> Work task: An exact reproduction of the entries is needed. Keep all pictures out of it.

> Dataset entries:
___

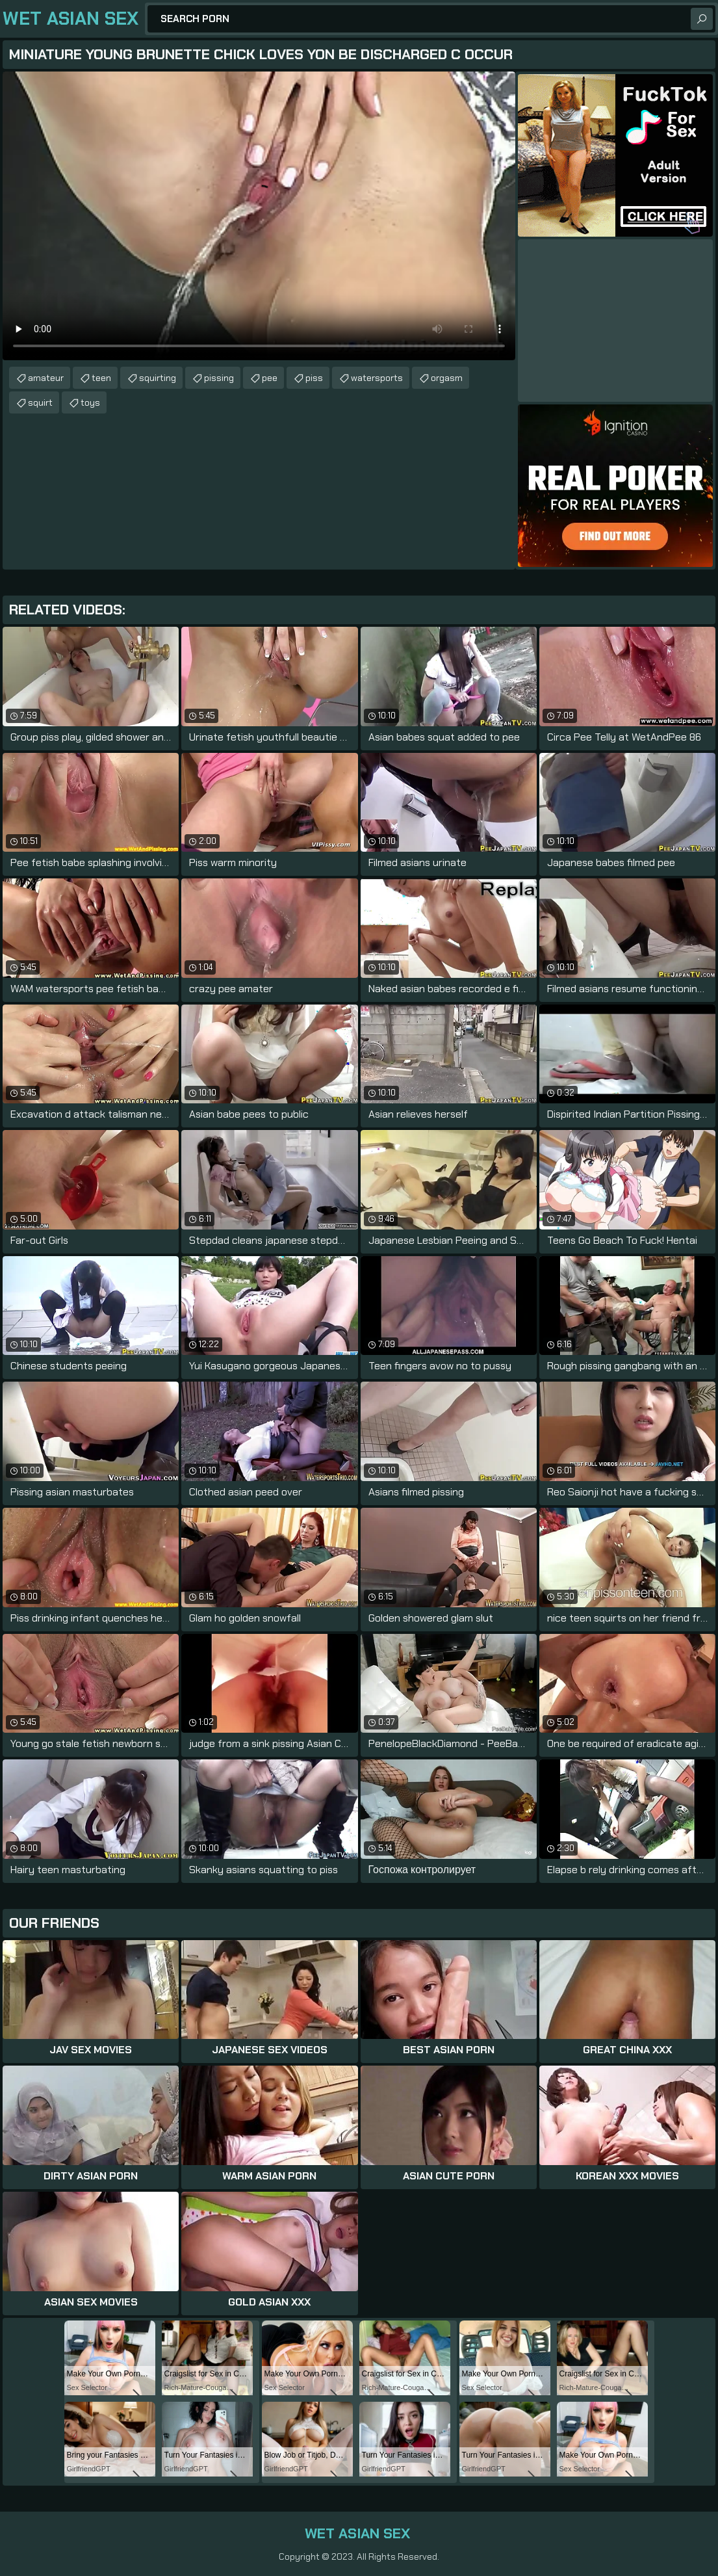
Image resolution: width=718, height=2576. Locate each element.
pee (269, 378)
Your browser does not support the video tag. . (259, 216)
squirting (157, 378)
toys (90, 402)
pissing (219, 378)
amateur (46, 378)
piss (314, 378)
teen (101, 378)
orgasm (447, 378)
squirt (40, 402)
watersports (377, 378)
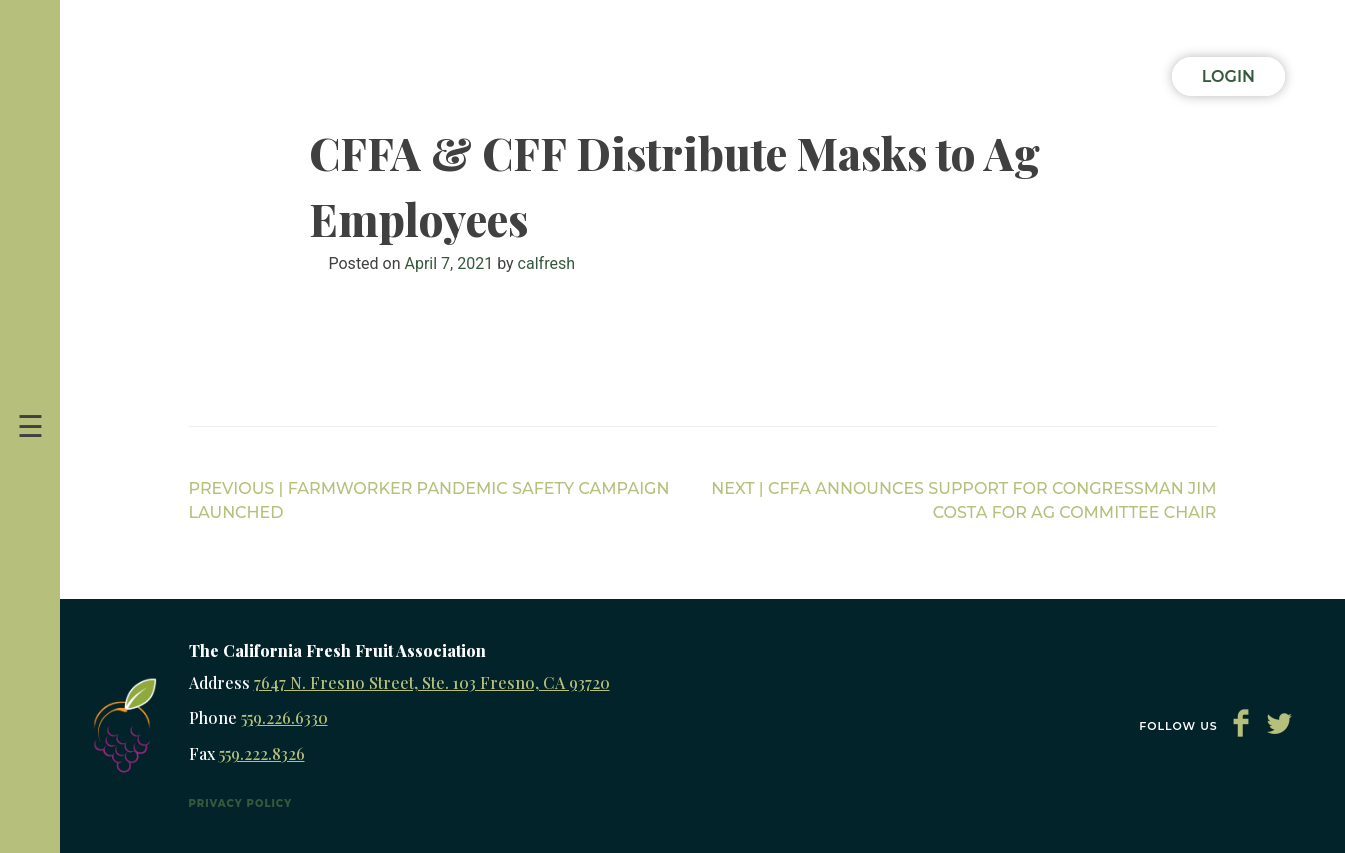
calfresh (546, 263)
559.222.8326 (262, 753)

___

> Task response:
Image resolution: width=718, height=2576. Locate each element.
pee (269, 378)
Your browser does not support the video tag. . (259, 216)
squirting (157, 378)
toys (90, 402)
pissing (219, 378)
amateur (46, 378)
piss (314, 378)
teen (101, 378)
orgasm (447, 378)
squirt (40, 402)
watersports (377, 378)
calfresh (546, 263)
559.222.8326 (262, 753)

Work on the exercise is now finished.